Summary: Euro-zone households less pessimistic in November; consumer confidence Index up 3.6 points; still well below long-term average, lower bound of “normal” readings; supported by easing utility prices, gas storage levels, hopes of geopolitical solutions; euro-zone bond yields moderately lower.
EU consumer confidence plunged during the GFC and again in 2011/12 during the European debt crisis. After bouncing back through 2013 and 2014, it fell back significantly in late 2018 but only to a level which corresponds to significant optimism among households. Following the plunge which took place in April 2020, a recovery began a month later, with household confidence returning to above-average levels from March 2021. However, recent readings have been extremely low by historical standards.
Consumer confidence improved for a second consecutive month in November according to the latest survey conducted by the European Commission. Its Consumer Confidence Indicator recorded a reading of -23.9, above the generally expected figure of -26.0 as well as October’s revised figure of -27.5. However, this latest reading is still well below the long-term average of -11.6 as well as the lower end of the range in which “normal” readings usually occur.

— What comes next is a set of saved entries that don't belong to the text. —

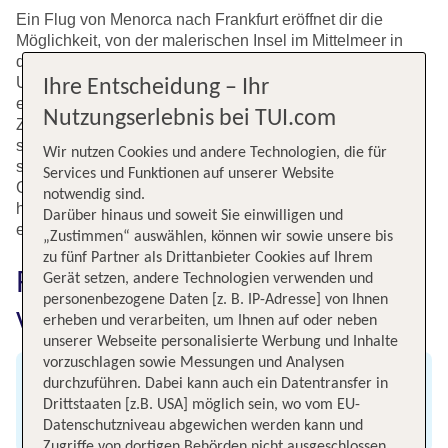
Ein Flug von Menorca nach Frankfurt eröffnet dir die
Möglichkeit, von der malerischen Insel im Mittelmeer in
das pulsierende Herz von Deutschland zu gelangen.
Unsere Flugverbindungen bieten vielfältige Optionen, sei
Ihre Entscheidung – Ihr
es ein günstiger Direktflug oder ein Flug mit
Nutzungserlebnis bei TUI.com
Zwischenstopp, der dir erlaubt, mehr von Europa zu
sehen. Frankfurt, mit seiner beeindruckenden Skyline und
Wir nutzen Cookies und andere Technologien, die für
seiner reichen Geschichte, ist ein beliebtes Ziel für
Services und Funktionen auf unserer Website
Geschäftsreisende und Touristen gleichermaßen. Buche
notwendig sind.
heute deinen Flug von Menorca nach Frankfurt und
Darüber hinaus und soweit Sie einwilligen und
entdecke alles, was diese aufregende Stadt zu bieten hat!
„Zustimmen“ auswählen, können wir sowie unsere bis
zu fünf Partner als Drittanbieter Cookies auf Ihrem
Fluginformationen für Flüge
Gerät setzen, andere Technologien verwenden und
personenbezogene Daten [z. B. IP-Adresse] von Ihnen
von Menorca nach Frankfurt
erheben und verarbeiten, um Ihnen auf oder neben
unserer Webseite personalisierte Werbung und Inhalte
vorzuschlagen sowie Messungen und Analysen
durchzuführen. Dabei kann auch ein Datentransfer in
Abflug
Drittstaaten [z.B. USA] möglich sein, wo vom EU-
Datenschutzniveau abgewichen werden kann und
Flughafen Menorca
Zugriffe von dortigen Behörden nicht ausgeschlossen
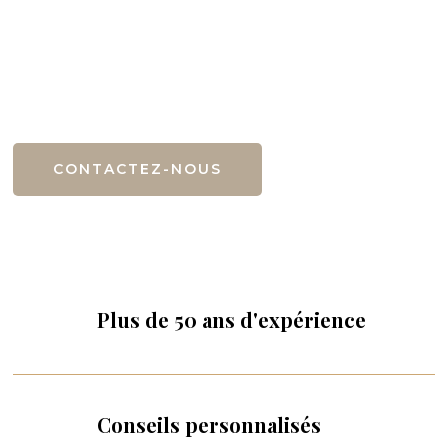
Pourquoi faire appel à nos services de
pompes funèbres ?
CONTACTEZ-NOUS
Plus de 50 ans d'expérience
Conseils personnalisés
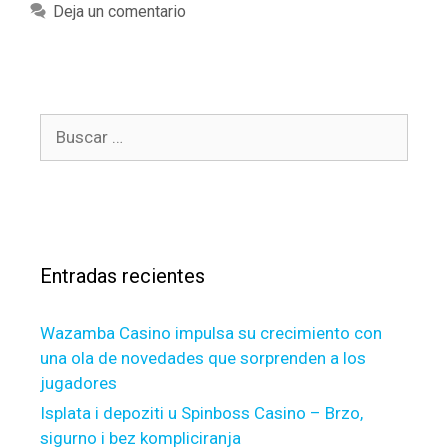
o
a
Deja un comentario
u
t
k
e
n
g
o
o
w
B
r
t
u
í
h
s
a
e
c
s
b
a
e
r
n
Entradas recientes
:
e
f
Wazamba Casino impulsa su crecimiento con
i
una ola de novedades que sorprenden a los
t
jugadores
s
o
Isplata i depoziti u Spinboss Casino – Brzo,
f
sigurno i bez kompliciranja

“That was the highest reading since June and has been supported by easing utility prices, high levels of EU gas storage and some hopes that geopolitical tensions in Europe may improve,” said ANZ senior economist Felicity Emmett.
Sovereign bond yields fell moderately in major euro-zone bond markets on the day. By the end of it, the German 10-year bund yield had lost 4bps to 1.98% while the French 10-year OAT yield finished 3bps lower at 2.45%.